(Items from a dataset)
────────────────────

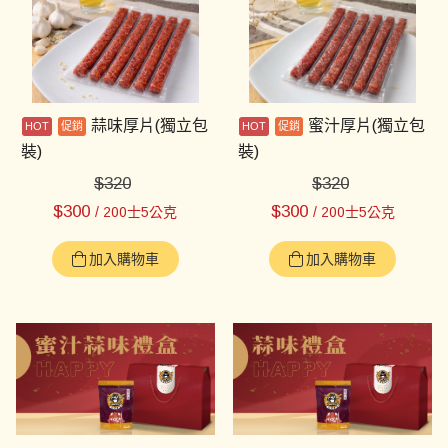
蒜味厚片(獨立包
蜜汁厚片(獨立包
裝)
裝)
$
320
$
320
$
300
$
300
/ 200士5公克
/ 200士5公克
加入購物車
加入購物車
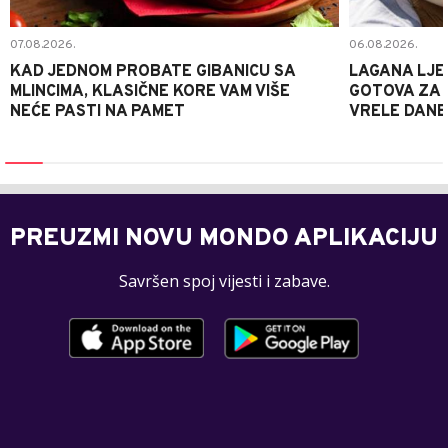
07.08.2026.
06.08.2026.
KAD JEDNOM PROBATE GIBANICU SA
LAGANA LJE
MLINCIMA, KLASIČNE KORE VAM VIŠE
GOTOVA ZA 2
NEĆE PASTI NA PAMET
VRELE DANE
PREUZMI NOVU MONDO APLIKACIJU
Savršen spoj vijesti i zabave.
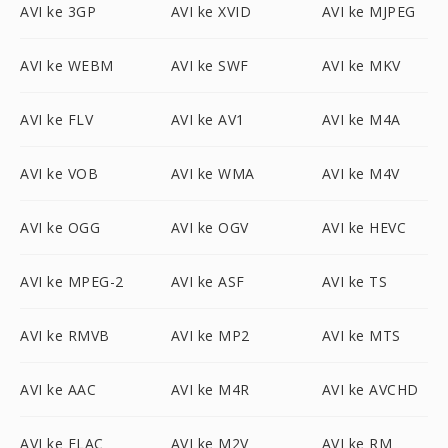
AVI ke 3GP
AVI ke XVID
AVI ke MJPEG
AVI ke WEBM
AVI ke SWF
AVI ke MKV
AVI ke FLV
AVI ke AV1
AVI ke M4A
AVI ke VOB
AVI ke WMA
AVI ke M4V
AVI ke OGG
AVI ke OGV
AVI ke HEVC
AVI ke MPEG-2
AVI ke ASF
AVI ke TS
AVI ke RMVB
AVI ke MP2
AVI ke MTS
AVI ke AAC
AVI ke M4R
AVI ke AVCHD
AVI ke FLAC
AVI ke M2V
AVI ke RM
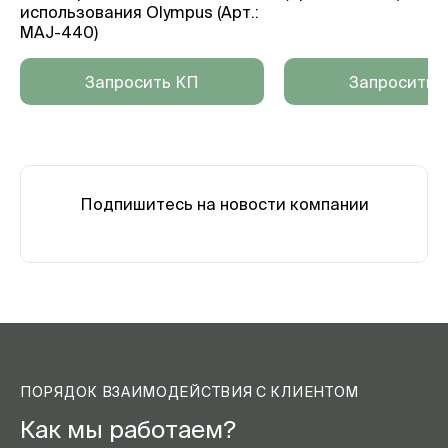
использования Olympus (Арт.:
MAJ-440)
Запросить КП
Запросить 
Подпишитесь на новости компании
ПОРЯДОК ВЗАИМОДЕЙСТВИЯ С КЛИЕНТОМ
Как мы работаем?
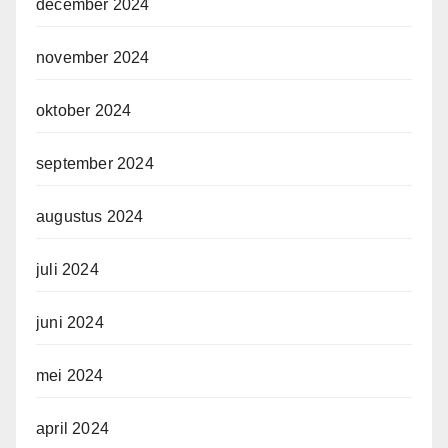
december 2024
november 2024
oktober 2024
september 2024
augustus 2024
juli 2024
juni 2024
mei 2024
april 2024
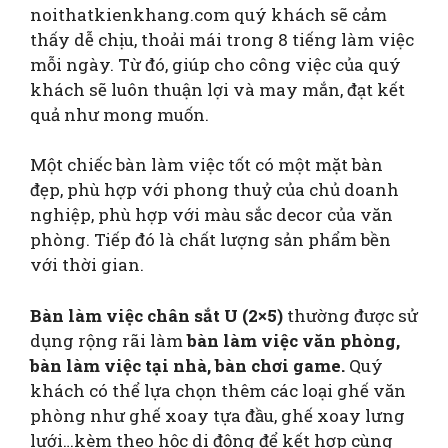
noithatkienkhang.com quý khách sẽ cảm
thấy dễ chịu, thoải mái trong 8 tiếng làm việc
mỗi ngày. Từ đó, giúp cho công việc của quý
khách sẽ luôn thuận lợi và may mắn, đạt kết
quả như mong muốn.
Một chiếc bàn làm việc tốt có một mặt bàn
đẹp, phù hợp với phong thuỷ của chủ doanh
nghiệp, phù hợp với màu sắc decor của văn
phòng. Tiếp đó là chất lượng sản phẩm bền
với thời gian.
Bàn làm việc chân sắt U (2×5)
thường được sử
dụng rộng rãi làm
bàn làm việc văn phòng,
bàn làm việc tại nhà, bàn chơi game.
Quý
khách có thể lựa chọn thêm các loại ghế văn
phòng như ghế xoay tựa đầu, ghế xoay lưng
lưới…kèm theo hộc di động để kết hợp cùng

────────────────────

**YOUR TASK**. Give back, unchanged, the line that holds "khách có thể lựa chọn thêm các loại ghế văn" along with all lines after it through the last line above.

**YOUR RESPONSE**.
khách có thể lựa chọn thêm các loại ghế văn
phòng như ghế xoay tựa đầu, ghế xoay lưng
lưới…kèm theo hộc di động để kết hợp cùng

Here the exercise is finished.